Many Manx cats suffer from colitis.
But, tailless cats have more frequent urinary disorders than their tailed smiles.
The Manx cat should amazed by its roundness. The head should be round with a firm outline. The bottle must rounded. The cheeks are prominent. The chest is well-developed and wide. The forelegs are quite short. The back is short and arches from west to croup. The thighs are muscular, large and rounded.
A Manx specimen should be alert, with playful sparkling eyes and silky, shiny fur.
It must also be surprisingly hard when raised in the arms. They reach maturity a little later than other cats.
The head has a round shape. The cheeks are prominent (a feature easier to notice in mature specimens). The mandible is slightly protruding, accentuating the roundness of the head.
In profile, the head is of medium length and the stop is not very pronounced.
The muzzle is quite developed, at its length slightly exceeding the width. The chin is prominent.
The Manx cat has long mustaches. The paws have rich tufts of fur. The neck is short and thick. The medium-sized ears, positioned at a distance from each other, facing forward, are wide at the base and have rounded tips.

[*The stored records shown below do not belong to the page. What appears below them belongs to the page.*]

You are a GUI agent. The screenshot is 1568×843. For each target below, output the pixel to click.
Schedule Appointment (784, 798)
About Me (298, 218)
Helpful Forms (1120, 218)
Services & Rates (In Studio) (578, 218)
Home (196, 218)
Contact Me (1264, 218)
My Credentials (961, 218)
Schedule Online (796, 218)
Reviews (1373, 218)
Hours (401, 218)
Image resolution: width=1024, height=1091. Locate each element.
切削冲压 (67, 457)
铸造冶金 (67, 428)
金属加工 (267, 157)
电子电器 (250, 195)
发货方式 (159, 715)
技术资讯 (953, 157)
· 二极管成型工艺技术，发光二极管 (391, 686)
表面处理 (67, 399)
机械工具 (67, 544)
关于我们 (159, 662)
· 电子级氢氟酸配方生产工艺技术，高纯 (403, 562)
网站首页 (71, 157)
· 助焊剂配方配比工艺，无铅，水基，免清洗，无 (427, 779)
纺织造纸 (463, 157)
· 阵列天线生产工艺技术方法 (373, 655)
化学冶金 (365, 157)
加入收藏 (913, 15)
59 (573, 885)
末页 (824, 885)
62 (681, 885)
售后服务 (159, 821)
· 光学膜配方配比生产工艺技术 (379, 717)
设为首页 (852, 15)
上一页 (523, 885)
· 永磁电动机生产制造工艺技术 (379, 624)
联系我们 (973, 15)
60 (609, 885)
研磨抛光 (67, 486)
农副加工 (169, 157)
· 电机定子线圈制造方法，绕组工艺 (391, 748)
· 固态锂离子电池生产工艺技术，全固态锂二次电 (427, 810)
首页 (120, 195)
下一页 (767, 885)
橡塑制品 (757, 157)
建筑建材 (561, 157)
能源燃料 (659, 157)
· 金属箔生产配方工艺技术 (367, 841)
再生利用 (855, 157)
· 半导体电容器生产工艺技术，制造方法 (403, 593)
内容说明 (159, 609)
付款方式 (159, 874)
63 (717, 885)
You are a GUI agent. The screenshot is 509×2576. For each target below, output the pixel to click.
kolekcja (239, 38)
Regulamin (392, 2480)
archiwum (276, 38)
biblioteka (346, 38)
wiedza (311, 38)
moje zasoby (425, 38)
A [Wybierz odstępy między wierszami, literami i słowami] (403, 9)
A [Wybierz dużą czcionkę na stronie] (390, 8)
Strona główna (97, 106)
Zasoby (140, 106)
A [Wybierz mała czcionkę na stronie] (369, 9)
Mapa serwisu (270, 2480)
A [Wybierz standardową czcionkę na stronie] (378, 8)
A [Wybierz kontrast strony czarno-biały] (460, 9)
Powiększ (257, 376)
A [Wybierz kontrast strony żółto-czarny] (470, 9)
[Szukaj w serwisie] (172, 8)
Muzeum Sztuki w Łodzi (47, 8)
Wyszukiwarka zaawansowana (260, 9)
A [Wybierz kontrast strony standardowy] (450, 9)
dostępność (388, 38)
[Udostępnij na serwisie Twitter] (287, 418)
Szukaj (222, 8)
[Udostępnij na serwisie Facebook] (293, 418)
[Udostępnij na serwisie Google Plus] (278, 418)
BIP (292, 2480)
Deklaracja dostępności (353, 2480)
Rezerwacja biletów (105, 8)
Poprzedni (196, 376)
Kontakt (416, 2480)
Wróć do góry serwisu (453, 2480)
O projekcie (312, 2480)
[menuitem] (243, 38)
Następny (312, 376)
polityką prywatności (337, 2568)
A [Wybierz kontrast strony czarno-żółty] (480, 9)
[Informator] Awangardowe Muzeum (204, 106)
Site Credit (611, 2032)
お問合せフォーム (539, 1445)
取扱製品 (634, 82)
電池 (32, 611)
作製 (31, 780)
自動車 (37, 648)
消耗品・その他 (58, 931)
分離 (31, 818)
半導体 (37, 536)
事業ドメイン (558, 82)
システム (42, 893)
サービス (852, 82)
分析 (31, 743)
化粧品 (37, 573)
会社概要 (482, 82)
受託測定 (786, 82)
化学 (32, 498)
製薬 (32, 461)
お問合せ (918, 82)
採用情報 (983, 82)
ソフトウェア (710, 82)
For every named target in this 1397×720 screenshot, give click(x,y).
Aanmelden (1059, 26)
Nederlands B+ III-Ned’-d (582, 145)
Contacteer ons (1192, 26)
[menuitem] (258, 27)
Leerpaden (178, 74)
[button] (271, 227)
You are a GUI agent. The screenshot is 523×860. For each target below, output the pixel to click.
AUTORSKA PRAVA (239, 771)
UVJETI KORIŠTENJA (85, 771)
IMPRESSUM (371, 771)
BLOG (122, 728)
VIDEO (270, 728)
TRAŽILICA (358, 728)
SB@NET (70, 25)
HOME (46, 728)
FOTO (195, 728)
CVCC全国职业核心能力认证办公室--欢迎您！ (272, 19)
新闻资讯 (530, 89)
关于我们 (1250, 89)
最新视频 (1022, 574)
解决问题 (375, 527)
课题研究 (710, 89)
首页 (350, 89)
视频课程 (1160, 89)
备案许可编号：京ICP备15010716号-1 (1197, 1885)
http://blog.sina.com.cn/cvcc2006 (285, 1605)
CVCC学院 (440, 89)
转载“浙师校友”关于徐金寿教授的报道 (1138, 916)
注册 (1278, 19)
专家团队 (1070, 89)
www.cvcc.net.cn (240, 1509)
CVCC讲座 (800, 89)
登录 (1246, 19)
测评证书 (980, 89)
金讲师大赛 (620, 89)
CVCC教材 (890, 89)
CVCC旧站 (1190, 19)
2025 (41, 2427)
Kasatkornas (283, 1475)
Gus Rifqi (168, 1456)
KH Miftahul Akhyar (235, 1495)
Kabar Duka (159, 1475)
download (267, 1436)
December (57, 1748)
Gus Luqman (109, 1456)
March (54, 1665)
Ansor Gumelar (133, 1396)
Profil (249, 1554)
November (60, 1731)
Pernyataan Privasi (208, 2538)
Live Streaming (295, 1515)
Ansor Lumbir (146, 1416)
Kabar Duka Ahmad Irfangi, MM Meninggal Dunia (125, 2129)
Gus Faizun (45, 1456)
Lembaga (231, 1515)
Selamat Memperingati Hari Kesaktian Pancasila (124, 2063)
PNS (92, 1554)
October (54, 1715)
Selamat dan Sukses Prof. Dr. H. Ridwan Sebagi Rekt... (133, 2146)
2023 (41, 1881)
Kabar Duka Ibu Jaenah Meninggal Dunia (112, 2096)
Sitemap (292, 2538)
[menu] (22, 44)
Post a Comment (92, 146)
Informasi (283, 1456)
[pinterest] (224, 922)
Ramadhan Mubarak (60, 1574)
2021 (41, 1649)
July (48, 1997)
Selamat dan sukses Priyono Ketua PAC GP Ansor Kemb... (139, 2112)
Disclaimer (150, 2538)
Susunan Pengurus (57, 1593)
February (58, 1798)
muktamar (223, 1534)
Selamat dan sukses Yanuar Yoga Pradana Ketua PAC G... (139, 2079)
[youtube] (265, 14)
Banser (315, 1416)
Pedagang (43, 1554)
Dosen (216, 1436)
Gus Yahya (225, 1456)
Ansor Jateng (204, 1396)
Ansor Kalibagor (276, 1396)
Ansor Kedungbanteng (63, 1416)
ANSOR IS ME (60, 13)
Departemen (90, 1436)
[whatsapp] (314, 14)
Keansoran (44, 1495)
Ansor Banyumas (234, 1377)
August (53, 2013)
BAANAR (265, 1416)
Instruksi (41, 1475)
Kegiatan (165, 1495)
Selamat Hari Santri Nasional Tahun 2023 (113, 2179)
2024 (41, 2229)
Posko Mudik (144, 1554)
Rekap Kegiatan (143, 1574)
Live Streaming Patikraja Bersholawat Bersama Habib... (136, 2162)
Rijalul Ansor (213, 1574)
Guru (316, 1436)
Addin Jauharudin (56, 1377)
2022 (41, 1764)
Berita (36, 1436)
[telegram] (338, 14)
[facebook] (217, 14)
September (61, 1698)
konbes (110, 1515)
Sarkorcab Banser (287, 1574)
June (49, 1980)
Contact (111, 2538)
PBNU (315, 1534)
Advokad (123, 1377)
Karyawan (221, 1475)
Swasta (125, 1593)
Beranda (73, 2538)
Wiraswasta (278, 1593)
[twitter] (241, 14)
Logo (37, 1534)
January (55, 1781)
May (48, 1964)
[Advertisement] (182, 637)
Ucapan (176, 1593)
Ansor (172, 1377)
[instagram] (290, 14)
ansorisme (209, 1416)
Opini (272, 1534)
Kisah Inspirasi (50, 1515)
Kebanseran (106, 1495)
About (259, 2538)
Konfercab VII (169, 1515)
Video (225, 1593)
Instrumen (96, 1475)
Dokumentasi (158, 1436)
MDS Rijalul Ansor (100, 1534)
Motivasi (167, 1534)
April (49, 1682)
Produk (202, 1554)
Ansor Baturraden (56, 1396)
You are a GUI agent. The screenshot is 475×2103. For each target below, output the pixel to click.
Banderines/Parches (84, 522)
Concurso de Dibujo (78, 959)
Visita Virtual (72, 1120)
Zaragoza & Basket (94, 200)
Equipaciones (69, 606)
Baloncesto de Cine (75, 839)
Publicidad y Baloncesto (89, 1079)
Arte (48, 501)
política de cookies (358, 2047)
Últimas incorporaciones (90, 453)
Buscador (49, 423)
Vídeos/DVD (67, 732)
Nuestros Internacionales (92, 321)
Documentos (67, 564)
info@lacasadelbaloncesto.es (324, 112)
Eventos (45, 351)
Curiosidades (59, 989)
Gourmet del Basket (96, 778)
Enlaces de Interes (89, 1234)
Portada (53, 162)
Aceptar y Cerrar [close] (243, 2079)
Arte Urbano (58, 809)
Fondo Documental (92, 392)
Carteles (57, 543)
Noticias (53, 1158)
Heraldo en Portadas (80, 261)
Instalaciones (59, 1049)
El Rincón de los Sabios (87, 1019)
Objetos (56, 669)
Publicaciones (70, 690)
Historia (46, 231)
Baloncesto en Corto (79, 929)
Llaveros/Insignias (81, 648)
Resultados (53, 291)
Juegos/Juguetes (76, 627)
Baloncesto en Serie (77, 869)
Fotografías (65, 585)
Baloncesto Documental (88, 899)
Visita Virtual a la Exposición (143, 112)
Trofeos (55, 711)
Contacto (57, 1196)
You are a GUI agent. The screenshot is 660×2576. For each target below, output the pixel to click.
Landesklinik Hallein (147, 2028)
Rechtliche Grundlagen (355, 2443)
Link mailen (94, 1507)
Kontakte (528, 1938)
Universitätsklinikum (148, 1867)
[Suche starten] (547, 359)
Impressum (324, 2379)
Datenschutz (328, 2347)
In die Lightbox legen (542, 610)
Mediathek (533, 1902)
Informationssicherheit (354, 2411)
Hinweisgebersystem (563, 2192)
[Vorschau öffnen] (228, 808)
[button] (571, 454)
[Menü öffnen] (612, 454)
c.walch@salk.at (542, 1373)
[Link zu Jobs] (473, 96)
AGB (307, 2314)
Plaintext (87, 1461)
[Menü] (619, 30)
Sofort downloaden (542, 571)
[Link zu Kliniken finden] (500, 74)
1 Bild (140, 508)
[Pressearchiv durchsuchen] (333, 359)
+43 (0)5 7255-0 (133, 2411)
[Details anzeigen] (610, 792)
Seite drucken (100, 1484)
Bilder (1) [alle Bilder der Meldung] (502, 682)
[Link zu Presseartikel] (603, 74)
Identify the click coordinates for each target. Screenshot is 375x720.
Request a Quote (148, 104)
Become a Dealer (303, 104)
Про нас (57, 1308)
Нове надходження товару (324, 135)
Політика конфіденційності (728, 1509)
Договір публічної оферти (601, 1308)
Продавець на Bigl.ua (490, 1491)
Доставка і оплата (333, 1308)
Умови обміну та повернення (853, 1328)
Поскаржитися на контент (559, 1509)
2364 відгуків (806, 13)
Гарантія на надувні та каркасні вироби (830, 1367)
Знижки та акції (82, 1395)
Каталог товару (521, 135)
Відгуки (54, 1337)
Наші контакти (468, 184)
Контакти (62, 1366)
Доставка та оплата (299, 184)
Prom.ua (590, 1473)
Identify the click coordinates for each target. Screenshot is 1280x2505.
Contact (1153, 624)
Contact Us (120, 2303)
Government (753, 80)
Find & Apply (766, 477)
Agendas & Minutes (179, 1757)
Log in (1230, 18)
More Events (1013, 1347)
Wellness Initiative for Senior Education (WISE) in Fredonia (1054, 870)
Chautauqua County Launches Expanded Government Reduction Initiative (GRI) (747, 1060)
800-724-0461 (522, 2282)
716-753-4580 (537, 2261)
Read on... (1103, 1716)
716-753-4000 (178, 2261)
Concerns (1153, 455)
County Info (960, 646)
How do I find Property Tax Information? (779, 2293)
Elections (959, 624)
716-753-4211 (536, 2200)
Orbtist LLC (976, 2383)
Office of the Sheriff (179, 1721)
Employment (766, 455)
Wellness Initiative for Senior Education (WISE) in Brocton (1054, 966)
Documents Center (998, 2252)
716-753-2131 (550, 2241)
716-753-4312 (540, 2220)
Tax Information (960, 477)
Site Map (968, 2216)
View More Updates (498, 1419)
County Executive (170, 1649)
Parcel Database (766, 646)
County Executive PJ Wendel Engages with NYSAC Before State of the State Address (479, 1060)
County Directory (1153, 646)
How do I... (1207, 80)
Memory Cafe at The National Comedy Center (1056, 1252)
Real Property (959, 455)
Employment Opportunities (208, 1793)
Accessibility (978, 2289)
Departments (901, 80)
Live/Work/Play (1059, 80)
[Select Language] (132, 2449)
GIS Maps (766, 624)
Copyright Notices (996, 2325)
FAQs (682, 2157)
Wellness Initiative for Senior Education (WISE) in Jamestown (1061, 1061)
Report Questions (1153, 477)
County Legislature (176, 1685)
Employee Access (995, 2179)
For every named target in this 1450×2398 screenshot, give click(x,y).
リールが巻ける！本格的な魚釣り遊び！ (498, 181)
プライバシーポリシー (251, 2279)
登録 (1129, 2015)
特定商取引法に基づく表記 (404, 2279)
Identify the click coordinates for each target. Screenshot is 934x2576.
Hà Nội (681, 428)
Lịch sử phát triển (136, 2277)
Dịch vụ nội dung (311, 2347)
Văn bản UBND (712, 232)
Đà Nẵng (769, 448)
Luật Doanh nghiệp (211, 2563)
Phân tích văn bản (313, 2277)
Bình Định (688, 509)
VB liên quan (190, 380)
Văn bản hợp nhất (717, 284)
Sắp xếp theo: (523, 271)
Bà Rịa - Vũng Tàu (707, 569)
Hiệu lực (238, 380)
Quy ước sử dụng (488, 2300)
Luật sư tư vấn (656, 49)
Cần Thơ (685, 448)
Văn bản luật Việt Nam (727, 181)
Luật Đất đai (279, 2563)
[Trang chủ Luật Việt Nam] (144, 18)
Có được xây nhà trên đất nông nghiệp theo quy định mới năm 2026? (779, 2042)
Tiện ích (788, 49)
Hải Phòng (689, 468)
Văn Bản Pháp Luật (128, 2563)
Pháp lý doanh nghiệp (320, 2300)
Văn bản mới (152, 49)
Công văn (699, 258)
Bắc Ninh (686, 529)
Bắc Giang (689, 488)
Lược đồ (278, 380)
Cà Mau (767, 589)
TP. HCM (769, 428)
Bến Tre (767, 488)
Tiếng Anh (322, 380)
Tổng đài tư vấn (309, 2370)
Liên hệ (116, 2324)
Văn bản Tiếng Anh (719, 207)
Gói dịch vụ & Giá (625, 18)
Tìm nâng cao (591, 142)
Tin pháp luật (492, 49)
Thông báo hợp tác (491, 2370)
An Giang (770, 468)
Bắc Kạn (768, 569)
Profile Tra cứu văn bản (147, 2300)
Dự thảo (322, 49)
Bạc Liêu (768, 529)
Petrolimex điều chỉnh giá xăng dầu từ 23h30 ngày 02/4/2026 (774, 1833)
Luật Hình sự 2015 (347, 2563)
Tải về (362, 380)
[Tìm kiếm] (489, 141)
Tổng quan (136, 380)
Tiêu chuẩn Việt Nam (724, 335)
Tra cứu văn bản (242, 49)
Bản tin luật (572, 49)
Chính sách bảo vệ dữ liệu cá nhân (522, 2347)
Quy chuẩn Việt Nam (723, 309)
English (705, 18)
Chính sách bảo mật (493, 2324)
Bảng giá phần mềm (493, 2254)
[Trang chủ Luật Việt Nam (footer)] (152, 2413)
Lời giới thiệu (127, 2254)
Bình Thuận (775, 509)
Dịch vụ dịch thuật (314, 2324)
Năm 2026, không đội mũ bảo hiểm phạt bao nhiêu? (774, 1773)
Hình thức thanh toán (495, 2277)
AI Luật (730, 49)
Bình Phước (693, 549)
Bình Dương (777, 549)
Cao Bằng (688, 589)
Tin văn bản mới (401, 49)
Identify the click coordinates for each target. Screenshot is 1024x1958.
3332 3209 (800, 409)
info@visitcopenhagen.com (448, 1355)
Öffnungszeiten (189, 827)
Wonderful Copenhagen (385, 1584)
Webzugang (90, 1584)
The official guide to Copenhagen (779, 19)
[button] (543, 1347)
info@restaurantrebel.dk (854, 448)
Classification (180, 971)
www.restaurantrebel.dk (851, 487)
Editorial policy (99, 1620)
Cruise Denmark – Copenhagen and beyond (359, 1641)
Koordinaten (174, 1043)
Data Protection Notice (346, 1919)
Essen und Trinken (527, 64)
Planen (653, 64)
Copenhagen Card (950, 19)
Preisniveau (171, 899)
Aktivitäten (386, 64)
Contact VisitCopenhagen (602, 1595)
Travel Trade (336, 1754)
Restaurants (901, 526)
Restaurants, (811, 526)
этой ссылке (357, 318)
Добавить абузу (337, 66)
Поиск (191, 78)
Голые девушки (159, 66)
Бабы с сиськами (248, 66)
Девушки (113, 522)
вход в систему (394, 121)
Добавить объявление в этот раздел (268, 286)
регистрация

The eyes are large, round, slightly almond-shaped. The ideal color is the one that is in harmony with that of the fur.
The body of the Manx Cat has a muscular, compact, medium-sized body with a strong bone structure. It amazes with its wide chest and thighs raised above shoulder level.
The shape of the body, characterized by a constant repetition of springs and circles, gives the impression of robustness and strength, out of the ordinary. Males are slightly larger than females.
The flanks – the sides of the thighs – are larger and wider than in cats of other breeds. For this reason, when viewed from the profile, the body line tilted forward.
The back is short and arches between the shoulders and hips. This feature contributes to the rounded appearance of the body.
The length of the hind limbs must be equal to the length of the body.
Lack of tail
In the standard specimens, the tail is completely missing. It allowed the presence of several bones at the end of the spine, higher. If they stop the referee’s hand or damage the cat’s tailless aspect, it penalized.
The forelegs are short, positioned at a distance, emphasizing the wide and deep chest. The bones are strong.
The hind limbs are longer than the forelegs, muscular, with large, broad thighs. This makes the line of the hips to located on a higher plane than that of the shoulders.
The paws are solid, round, with 5 toes on the forelegs and 4 on the hind limbs.
The fur length of the short-furfur .
The fur double is short and thick, with a rich undercoat. It is shorter during the summer months. The fur is glossy and silky.
The length of the fur in Cymric cats (those with long fur) the double fur, of medium length, is getting longer and longer, starting from the shoulders to the thighs.
The flanks and abdomen covered with longer fur than the rest of the body.
The neck surrounded by a rich collar, which continues on the chest. The ears and paws have long tufts of fur. The fur is silky, soft, shiny and plush, due to the rich undercoat.
Manx cat fur colours
For the Manx breed many colors accepted in the competition: white, black, blue, red, cream, silver chinchilla, shaded silver, smoky black, smoky blue, classic brindle, dotted -mackerel, tortoiseshell, calico, dilute calico, bi color. Any other colors and patterns accepted. Exceptions are those that show obvious signs of hybridisation-chocolate-coloured fur, lilac. T
hey have a dot and white pattern combined with these colors.
The eyes must be in harmony with the fur.
If you want a loving, sociable cat (friendly even with other animals), active, Manx is for you. If you have children, don’t worry: this cat will spend most of its time with the children in their room.
These cats have the incredible ability to adapt to the psychological needs of humans but also changes in the environment.
And last but not least, you can expect that after you have taken a cat, you will want another one.
It does not necessarily need to submitted to the contest, it may have small physical imperfections. But they are all adorable.
I would be happy to leave you a comment in which to tell me your opinion about these cats. Thanks. I adore them.